Ainsi, parallèlement à la « digitalisation » de nos sociétés, les plantes et les animaux sont « réduits à leur dimension d’information génétique », en « services écosystémiques » voire en « actifs financiers »... Economiste et maîtresse de conférences (Université Sorbonne Paris-Nord), elle montre que « la plupart des réponses apportées aujourd’hui aux défis écologiques reposent sur de fausses solutions, hyper-technologiques, sophistiquées et souvent hors-sol ». C’est l’évidence même dans son absolu chimique - et aveuglant : « Tant que la sphère financière « choisit » de développer ces hautes technologies fondées sur une maîtrise illusoire, elle ne pourra pas être verte »...
Mais le projet de « société technoscientifique » instrumentalisant les êtres humains et la nature s’accélère avec l’enseignement à distance, la 5G, la télémédecine, les drones, le commerce en ligne généralisé, la prolifération des « systèmes intelligents », des « outils d’aide à la décision » et autres « assistants artificiels » : il s’agit bien de « croiser et d’analyser les milliards de données générées par tous les objets connectés », des smartphones aux voitures « autonomes ».

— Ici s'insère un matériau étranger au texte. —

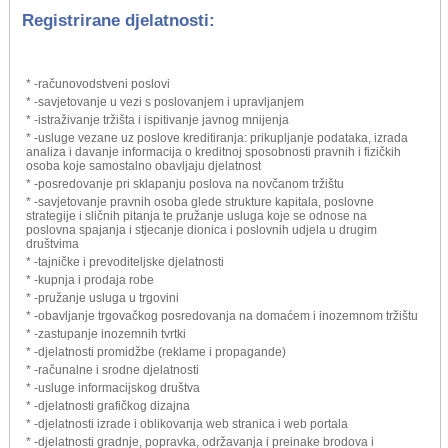
Registrirane djelatnosti:
* -računovodstveni poslovi
* -savjetovanje u vezi s poslovanjem i upravljanjem
* -istraživanje tržišta i ispitivanje javnog mnijenja
* -usluge vezane uz poslove kreditiranja: prikupljanje podataka, izrada
analiza i davanje informacija o kreditnoj sposobnosti pravnih i fizičkih
osoba koje samostalno obavljaju djelatnost
* -posredovanje pri sklapanju poslova na novčanom tržištu
* -savjetovanje pravnih osoba glede strukture kapitala, poslovne
strategije i sličnih pitanja te pružanje usluga koje se odnose na
poslovna spajanja i stjecanje dionica i poslovnih udjela u drugim
društvima
* -tajničke i prevoditeljske djelatnosti
* -kupnja i prodaja robe
* -pružanje usluga u trgovini
* -obavljanje trgovačkog posredovanja na domaćem i inozemnom tržištu
* -zastupanje inozemnih tvrtki
* -djelatnosti promidžbe (reklame i propagande)
* -računalne i srodne djelatnosti
* -usluge informacijskog društva
* -djelatnosti grafičkog dizajna
* -djelatnosti izrade i oblikovanja web stranica i web portala
* -djelatnosti gradnje, popravka, održavanja i preinake brodova i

Mais l’extraction et le raffinage des « terres rares » indispensables à la fuite en avant des technologies dites « propres » n’en finissent pas de dévaster l’environnement – en aggravant la dynamique d’un modèle extractiviste et productiviste, « amorcé avec les débuts de la modernité occidentale d’une rupture radicale entre l’être humain et les règnes animal, végétal et minéral ». Bien entendu, il n’est pas question de produire moins et de « d’alléger nos prélèvements sur la nature ». Au contraire, il s’agit de croître et d’accumuler, encore et toujours. Et donc, de fabriquer toujours plus de gadgets électroniques et addictifs mais à partir « d’autres matières premières que le pétrole et ses dérivés »...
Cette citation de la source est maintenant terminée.